Stored dataset items:
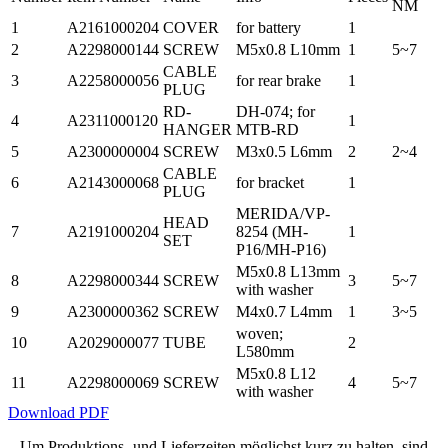
NM
1
A2161000204
COVER
for battery
1
2
A2298000144
SCREW
M5x0.8 L10mm
1
5~7
CABLE
3
A2258000056
for rear brake
1
PLUG
RD-
DH-074; for
4
A2311000120
1
HANGER
MTB-RD
5
A2300000004
SCREW
M3x0.5 L6mm
2
2~4
CABLE
6
A2143000068
for bracket
1
PLUG
MERIDA/VP-
HEAD
7
A2191000204
8254 (MH-
1
SET
P16/MH-P16)
M5x0.8 L13mm
8
A2298000344
SCREW
3
5~7
with washer
9
A2300000362
SCREW
M4x0.7 L4mm
1
3~5
woven;
10
A2029000077
TUBE
2
L580mm
M5x0.8 L12
11
A2298000069
SCREW
4
5~7
with washer
Download PDF
Um Produktions- und Lieferzeiten möglichst kurz zu halten, sind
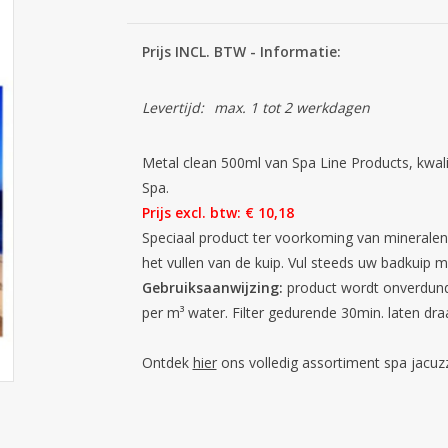
Prijs INCL. BTW - Informatie:
Levertijd:
max. 1 tot 2 werkdagen
Metal clean 500ml van Spa Line Products, kwal
Spa.
Prijs excl. btw: € 10,18
Speciaal product ter voorkoming van mineralen 
het vullen van de kuip. Vul steeds uw badkuip me
Gebruiksaanwijzing:
product wordt onverdund
per m³ water. Filter gedurende 30min. laten dra
Ontdek
hier
ons volledig assortiment spa jacu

### What to produce
Above, find the line with "A2300000362"; copy it and every line down to the line with "het vullen van", exactly and both included, but no pictures.

### Response box
A2300000362
SCREW
M4x0.7 L4mm
1
3~5
woven;
10
A2029000077
TUBE
2
L580mm
M5x0.8 L12
11
A2298000069
SCREW
4
5~7
with washer
Download PDF
Um Produktions- und Lieferzeiten möglichst kurz zu halten, sind
Prijs INCL. BTW - Informatie:
Levertijd:
max. 1 tot 2 werkdagen
Metal clean 500ml van Spa Line Products, kwal
Spa.
Prijs excl. btw: € 10,18
Speciaal product ter voorkoming van mineralen 
het vullen van de kuip. Vul steeds uw badkuip me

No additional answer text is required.